SAN ANTONIO – An inspection report made public Monday by the Texas Commission on Jail Standards lists nine violations that caused the Bexar County Jail to fail its most recent annual inspection -- its first failed annual inspection in a decade.
At the conclusion of the commission's inspection on Feb. 22, Bexar County Sheriff Javier Salazar issued a statement, noting three areas with which the TCJS inspector took issue, and that some of the practices flagged by the inspector had been in place since 1998.
Days later Salazar confirmed the jail had failed its inspection, adding that the full report would not be available for a few days.
In the report released Monday, the commission expanded on the nine areas of non-compliance, including inmate intake, release, classification, health services, supervision and sanitation.
Use of civilian employees at jail
Inspectors found that in multiple areas of jail operations, civilian employees undertook jobs they were not licensed or qualified to do.
The report noted that the Sheriff's Office used civilian employees to release inmates, which, according to the report, is a violation of minimum jail standards.
The commission is requiring the Sheriff's Office to replace the civilian employees assigned to inmate release with trained, licensed officers.
According to the report, civilian employees were also acting as jailers. The report stated that civilians were employed within secured areas of the jail, which requires, at minimum, a temporary jailer license. The commission recommended that civilian employees "be removed immediately from the jailer positions" and be replaced with licensed officials, as required by the Texas Commission on Law Enforcement.

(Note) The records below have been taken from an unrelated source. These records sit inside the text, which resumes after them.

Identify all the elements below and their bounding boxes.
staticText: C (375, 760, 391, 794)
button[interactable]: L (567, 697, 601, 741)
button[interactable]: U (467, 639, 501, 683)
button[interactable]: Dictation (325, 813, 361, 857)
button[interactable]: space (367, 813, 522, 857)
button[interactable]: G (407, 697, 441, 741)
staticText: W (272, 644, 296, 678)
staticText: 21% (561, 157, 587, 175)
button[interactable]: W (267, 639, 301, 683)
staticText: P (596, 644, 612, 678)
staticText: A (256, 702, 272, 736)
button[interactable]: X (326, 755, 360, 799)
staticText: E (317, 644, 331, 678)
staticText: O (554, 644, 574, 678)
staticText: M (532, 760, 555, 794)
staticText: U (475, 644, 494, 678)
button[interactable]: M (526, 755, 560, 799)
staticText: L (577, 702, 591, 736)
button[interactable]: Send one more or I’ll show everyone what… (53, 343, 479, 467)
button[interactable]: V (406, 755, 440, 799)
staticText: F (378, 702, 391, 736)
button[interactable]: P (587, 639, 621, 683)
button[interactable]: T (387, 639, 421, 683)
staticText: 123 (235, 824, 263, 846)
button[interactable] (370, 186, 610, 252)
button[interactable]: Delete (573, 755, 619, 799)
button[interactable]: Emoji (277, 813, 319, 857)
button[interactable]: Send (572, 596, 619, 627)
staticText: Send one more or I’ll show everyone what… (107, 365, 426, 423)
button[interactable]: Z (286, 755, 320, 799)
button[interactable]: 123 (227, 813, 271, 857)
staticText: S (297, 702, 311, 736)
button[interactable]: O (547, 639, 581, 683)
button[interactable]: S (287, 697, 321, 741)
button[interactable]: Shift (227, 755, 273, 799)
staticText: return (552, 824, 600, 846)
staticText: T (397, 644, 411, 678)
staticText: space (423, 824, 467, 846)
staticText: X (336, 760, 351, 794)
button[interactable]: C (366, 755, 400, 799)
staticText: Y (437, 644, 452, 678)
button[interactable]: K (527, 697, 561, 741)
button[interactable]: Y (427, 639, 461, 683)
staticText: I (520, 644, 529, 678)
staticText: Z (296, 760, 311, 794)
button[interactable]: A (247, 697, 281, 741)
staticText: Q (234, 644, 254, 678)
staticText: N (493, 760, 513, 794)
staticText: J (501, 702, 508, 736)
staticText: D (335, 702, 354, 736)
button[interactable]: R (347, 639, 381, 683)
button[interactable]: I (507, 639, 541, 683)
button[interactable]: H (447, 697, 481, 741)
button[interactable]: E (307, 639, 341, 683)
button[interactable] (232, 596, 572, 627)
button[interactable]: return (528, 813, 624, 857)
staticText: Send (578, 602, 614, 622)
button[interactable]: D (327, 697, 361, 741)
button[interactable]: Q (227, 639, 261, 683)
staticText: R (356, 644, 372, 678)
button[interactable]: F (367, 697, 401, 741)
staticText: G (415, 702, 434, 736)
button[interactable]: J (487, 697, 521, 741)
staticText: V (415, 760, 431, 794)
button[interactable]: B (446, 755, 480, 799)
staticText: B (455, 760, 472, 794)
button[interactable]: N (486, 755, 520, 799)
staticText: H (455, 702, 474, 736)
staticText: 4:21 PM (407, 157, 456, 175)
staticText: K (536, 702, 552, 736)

While conducting a walk-through of the courthouse holding area, inspectors noted that civilian employees were seen operating intercoms and were in control of doors in secured areas. The commission required that civilians in the courthouse holding area be replaced with licensed jailers.
Civilians assigned to the inmate intake were tasked with screening inmates for mental health issues, developmental impairments and other medical issues according to the report. Officials are requiring those civilian employees to be replaced by health professionals or trained booking officers.
In addition to having civilians who lacked medical training assigned to mental health screenings of incoming inmates, the report stated that the Sheriff's Office was unable to show that all detention staff had undergone annual suicide prevention training.
The commission is requiring that all officers receive suicide prevention training and that the Sheriff's Office maintain training rosters.
The report also detailed the inconsistencies in how checks on inmates under Full Suicide Precautions are conducted. Inmates under FSP are to be checked on every 15 minutes. However, an electronic record states one time, while a separate handwritten log states conflicting times.
Additionally, the jail lacked cameras to verify that jailers are conducting mandatory checks of FSP inmates.
Inmate supervision, classification, recreation
A sample of inmate observation logs showed that some jailers failed to do face-to-face inspections every 60 minutes, as required by minimum jail standards. Staff, according to the report, failed to complete the checks, and in at least one instance, didn't do face-to-face checks for more than two hours.
Jail inspectors also found that jail staff was classifying inmates using a point system based on the FBI's Uniform Crime Reporting program, which, although approved by Bexar County's court system, officials could not provide an itemized point breakdown. Officials are requiring the jail to have a point breakdown explanation available for review during inspections.
The commission also found that some inmates under the "special management" classification -- inmates who need protection, such as renounced gang offenders -- were afforded up to four hours in the day room, despite being classified as general population. The Sheriff's Office is required to develop a plan of action that will ensure that general population inmates get all of their privileges while in custody.
The Sheriff's Office was also unable to demonstrate that inmates were getting at least one hour of recreation time, three days per week, the report noted. BCSO will be required to implement a plan of action that will afford inmates recreation time, as required by minimum jail standards.
Jail officials also reviewed the inmate grievance and complaint process and found that officials assigned to address grievances were putting a period -- "." -- as the 15-day interim response, rather than creating a written plan of action to address an inmate's greivance.
Sheriff's Office to submit a corrective plan of action
According to Brandon Wood, the executive director of TCJS, the Sheriff's Office will be required to submit a corrective plan of action to the commission, and once it's approved and implemented consistently, the Sheriff's Office can submit a request for reinspection to the commission.
Wood said it typically takes a few months for a jail to regain compliance.
Sheriff Javier Salazar said last Tuesday that officials sent proposed solutions and plan of action regarding the areas of noncompliance noted in the report. The sheriff also appointed Capt. Avery Walker to the post of permanent jail administrator and named him Deputy Chief of the Adult Detention Bureau.
"Chief Walker is reallocating resources as necessary, implementing policies and procedures, and looking at technology to overcome outdated practices which have been around since the mid-'90s," Salazar said in a prepared statement.
Wood said Monday that he will meet with jail administration in the next two weeks to go over the report.
According to the Sheriff's Office, the last failed annual inspection was in January 2009, when inspectors found seven areas of noncompliance.
The sheriff was not immediately available Monday to provide comment regarding the inspection report.